Expounding further on the mysterious morass, Oliver said "This year we had made a decision with the Speaker of the House, we had a conference on how to approach it. Since we carried the bill last year in the house and passed it in the house, we put it to the senate to pass it. If they would pass it, then we would pass it. The second they passed it in the other house we would do it, and that was fair. But ultimately the senate failed, twice. The senate failed two years in a row." Decrying the inexplicable gridlock of legislative stagnation, Oliver noted "All the things that would turn our world upside down, anything that is pro-Marxist or Leninist, we will be after it. It is the vast majority of both houses that support us, this is strictly leadership issues that we are having. If they want the bill to pass, it passes."


Critical race theory has been loosely defined as an incoherent philosophical framework which rabidly insists that virulent racism was maliciously embedded into the original founding of the United States and is terminally ingrained within its legal, financial and educational systems. Acting as a companion movement to CRT is Diversity, Equity and Inclusion (DEI for short) which is a dogmatic regime of government, academic or corporate policies that require DEI training as a condition for being employed by an organization or enrolled in a university. DEI promotes hiring practices based on race and gender as well as demanding that job candidates provide a "diversity statement" which are declarations written under duress where they swear a binding oath to prioritize the promotion of diversity objectives in their work decisions.


Looking forward to next year's session, Oliver stated "My intent is to do the forensics and find out why we didn't get to the floor. Work with the state republican party, work with the leadership in the house of representatives and the senate and hopefully with Will Barfoot, he carried the companion bill in the senate, and see what we have to do to get this passed. I think it is my responsibility to make sure that leadership understands how important this is. It is not just CRT or divisive concepts, we have a DEI bill coming out this year.

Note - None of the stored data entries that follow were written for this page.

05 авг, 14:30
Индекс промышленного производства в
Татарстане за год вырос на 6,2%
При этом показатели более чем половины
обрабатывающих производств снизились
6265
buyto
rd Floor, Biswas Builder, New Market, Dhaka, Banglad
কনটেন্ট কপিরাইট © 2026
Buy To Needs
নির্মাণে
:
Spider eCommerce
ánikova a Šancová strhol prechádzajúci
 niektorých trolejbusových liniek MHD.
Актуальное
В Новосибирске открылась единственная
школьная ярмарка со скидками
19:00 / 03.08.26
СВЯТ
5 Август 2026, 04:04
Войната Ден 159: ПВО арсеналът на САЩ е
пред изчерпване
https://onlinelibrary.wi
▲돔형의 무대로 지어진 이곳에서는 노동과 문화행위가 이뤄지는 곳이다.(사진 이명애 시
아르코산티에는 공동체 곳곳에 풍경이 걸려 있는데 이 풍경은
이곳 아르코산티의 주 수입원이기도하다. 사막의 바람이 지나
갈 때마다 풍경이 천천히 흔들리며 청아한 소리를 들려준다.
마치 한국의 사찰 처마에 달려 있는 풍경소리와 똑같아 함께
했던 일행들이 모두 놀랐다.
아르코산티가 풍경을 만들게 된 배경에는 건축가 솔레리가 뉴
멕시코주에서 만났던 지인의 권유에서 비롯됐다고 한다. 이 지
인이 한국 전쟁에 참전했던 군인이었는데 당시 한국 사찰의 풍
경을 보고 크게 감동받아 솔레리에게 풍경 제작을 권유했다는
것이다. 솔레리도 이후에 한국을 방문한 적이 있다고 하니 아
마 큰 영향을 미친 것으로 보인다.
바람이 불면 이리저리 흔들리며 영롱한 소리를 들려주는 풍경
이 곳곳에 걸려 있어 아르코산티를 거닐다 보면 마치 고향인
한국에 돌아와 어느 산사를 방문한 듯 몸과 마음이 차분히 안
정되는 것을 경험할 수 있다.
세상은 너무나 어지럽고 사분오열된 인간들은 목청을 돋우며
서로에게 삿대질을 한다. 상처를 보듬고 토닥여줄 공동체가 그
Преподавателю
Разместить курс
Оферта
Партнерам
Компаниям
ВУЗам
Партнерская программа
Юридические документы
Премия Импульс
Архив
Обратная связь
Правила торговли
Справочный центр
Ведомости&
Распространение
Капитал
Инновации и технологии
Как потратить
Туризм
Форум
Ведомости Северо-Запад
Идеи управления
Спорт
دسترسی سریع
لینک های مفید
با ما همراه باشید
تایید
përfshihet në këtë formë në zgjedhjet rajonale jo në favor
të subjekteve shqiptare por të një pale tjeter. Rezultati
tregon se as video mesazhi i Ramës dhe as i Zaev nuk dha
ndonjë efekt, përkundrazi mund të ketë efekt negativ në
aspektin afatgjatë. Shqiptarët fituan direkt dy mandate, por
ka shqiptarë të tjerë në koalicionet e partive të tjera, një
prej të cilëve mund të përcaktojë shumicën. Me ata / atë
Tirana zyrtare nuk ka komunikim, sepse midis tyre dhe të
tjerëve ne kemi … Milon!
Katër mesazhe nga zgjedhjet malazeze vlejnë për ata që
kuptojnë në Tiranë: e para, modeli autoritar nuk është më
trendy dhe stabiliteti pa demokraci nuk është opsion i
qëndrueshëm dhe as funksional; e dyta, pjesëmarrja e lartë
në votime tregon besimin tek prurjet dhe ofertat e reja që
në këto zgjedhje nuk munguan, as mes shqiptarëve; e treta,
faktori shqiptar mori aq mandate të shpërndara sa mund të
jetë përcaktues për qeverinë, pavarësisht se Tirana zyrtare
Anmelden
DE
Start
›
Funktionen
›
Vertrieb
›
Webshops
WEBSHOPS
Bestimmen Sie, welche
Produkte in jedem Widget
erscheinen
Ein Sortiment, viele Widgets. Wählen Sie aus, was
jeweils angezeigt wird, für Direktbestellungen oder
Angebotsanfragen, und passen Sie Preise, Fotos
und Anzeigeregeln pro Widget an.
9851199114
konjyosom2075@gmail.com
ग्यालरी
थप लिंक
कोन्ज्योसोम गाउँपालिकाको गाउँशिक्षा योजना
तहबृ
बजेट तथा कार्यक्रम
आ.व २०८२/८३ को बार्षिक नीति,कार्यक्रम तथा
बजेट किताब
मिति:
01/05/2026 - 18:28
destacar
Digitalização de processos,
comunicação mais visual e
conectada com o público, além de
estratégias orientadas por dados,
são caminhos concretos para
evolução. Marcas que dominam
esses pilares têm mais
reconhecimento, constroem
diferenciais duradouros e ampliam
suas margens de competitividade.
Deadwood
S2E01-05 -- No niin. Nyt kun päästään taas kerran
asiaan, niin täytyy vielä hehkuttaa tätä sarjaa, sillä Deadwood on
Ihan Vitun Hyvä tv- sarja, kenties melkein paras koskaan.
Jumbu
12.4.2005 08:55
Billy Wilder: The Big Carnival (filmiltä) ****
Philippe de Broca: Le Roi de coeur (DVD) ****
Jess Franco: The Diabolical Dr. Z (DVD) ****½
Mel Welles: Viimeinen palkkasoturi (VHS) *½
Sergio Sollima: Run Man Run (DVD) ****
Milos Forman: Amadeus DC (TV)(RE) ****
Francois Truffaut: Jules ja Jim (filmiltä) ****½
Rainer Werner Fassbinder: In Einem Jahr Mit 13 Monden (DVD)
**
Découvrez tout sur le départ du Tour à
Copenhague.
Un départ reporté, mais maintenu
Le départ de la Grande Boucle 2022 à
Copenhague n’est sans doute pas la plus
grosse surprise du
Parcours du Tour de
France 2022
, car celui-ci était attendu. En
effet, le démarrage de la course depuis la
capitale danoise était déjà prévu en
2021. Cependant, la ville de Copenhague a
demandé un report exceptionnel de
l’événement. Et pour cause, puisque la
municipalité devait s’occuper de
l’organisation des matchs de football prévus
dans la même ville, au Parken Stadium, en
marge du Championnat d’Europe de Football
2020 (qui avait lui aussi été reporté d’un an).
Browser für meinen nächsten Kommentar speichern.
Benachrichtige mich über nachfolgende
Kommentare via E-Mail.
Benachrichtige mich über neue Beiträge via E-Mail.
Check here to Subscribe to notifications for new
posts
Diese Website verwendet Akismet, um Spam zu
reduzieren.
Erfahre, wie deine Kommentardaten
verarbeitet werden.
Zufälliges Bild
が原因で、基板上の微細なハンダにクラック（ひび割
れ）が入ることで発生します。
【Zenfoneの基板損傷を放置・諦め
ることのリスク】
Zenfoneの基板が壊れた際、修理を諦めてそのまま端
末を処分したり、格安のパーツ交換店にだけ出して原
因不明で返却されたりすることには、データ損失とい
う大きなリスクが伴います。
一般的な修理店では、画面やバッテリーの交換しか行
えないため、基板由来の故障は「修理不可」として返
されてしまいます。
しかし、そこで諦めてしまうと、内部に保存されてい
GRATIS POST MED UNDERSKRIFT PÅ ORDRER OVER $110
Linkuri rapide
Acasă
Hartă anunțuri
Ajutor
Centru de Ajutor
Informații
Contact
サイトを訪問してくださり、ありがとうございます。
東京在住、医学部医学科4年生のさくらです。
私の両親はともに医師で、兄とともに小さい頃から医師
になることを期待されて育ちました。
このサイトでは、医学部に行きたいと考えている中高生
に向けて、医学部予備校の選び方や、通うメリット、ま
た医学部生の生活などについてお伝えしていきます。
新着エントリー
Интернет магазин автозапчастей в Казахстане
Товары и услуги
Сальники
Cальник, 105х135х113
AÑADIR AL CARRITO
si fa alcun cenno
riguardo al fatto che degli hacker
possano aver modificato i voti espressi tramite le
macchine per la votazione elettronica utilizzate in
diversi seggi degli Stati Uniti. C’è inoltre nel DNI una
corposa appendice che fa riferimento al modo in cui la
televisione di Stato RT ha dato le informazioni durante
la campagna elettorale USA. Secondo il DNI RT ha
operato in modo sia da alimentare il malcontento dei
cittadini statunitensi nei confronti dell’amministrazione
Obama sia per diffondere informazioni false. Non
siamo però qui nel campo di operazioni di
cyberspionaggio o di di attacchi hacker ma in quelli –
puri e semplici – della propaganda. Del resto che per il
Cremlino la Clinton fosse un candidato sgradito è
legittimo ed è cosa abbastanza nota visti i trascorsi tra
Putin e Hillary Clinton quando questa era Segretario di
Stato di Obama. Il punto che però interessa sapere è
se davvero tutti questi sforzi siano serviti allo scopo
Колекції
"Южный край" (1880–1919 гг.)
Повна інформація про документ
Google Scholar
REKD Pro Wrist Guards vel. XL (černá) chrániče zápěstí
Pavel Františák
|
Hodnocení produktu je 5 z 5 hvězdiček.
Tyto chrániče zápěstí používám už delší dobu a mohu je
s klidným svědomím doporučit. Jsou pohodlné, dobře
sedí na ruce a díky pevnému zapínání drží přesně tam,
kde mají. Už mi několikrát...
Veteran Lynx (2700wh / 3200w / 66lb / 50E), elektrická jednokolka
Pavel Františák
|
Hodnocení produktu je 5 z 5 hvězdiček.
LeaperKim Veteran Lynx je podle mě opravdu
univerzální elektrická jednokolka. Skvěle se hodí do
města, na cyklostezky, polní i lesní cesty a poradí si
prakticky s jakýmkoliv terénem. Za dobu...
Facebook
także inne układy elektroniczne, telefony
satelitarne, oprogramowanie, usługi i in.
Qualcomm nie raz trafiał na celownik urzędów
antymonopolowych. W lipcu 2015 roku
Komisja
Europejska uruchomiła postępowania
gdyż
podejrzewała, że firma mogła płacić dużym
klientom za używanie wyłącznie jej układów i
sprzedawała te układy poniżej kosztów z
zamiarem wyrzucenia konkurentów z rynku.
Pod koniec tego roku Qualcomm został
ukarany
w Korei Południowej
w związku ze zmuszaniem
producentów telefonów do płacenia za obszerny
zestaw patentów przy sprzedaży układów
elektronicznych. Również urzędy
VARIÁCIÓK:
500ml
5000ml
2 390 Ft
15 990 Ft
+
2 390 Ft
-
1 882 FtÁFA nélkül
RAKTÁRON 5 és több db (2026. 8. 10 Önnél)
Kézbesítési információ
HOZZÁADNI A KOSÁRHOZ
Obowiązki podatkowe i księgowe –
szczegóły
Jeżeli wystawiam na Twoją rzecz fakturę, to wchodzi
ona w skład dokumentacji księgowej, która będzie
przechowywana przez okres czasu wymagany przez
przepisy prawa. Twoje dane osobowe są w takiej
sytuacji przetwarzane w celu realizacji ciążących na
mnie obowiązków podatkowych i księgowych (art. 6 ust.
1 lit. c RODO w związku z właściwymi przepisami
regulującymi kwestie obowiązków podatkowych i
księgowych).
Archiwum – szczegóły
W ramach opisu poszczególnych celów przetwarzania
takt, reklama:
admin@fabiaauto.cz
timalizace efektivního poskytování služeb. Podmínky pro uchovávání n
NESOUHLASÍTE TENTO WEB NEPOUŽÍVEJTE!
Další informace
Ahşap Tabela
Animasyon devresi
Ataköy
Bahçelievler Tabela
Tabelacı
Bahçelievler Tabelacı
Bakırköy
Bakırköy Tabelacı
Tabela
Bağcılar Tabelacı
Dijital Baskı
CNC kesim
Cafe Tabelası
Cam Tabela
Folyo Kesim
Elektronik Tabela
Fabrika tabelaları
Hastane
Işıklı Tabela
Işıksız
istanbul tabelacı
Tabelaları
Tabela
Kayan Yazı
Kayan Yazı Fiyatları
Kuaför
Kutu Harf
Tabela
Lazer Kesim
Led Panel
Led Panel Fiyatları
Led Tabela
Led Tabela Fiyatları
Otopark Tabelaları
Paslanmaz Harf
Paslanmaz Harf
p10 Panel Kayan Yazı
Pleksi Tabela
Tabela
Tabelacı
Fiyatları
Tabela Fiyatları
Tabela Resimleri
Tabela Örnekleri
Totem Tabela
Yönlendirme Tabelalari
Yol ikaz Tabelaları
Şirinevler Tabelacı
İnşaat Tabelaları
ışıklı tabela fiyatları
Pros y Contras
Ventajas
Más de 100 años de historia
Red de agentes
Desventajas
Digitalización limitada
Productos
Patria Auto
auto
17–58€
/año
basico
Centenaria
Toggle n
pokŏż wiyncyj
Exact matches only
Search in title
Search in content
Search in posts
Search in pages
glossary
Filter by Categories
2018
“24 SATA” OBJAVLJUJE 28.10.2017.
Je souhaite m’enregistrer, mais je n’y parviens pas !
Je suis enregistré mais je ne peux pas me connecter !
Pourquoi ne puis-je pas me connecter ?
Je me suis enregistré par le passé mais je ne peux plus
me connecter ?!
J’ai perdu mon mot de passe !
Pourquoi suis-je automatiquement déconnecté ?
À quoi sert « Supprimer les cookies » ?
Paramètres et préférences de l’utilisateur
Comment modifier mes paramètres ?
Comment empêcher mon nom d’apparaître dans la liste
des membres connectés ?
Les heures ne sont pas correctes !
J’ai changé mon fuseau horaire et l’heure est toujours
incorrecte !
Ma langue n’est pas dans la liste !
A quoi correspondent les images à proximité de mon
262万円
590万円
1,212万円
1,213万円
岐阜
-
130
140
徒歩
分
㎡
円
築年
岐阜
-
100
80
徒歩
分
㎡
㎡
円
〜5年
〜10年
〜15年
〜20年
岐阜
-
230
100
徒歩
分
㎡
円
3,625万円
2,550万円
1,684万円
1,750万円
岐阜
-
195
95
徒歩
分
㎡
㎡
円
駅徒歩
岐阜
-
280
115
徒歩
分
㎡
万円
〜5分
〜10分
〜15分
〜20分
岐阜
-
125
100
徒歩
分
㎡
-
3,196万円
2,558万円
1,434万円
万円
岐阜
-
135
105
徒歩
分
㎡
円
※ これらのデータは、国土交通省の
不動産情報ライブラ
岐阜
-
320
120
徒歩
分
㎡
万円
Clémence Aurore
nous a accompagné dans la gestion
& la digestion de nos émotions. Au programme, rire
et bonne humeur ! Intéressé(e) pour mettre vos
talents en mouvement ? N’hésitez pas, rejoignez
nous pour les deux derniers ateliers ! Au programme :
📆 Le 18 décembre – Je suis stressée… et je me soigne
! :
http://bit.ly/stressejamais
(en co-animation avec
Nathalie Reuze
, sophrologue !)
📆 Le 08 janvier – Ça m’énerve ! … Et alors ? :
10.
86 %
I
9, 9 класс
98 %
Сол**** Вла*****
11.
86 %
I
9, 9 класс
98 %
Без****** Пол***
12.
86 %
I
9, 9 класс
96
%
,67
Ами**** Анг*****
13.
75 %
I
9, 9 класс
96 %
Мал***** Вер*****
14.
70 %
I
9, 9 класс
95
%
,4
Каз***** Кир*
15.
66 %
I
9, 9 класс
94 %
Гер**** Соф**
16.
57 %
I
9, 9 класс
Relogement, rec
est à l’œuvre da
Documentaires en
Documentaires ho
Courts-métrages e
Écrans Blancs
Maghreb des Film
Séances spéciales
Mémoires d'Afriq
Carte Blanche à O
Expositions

We have another ESG bill coming, we are not letting up at all." ESG stands for Environmental, Social, and Governance which is an ideological framework that mandates making the judgement of a company's "environmental impacts" the main criteria when determining investment decisions for people’s retirement plans, essentially blacklisting businesses who fail to completely abandon the pursuit of profits while adhering mindlessly to the climate change green new deal agenda.


Reflecting on the gravity of the situation on the ground in Alabama, Oliver warned of the imminent threat posed by CRT to the entire nation and the dire need to urgently pursue legislation as a countermeasure to provide a last line of defense for his constituents. Oliver fears that failing to act upon CRT, DEI and ESG movements could result in the U.S. becoming the same sort of communist country it has spent the last several decades struggling against in the global battle for freedom. Concluding his thoughts, Oliver remarked "They think it is ok to racialize kids and they think its ok to compel speech with employees and students. There's nothing else you can say."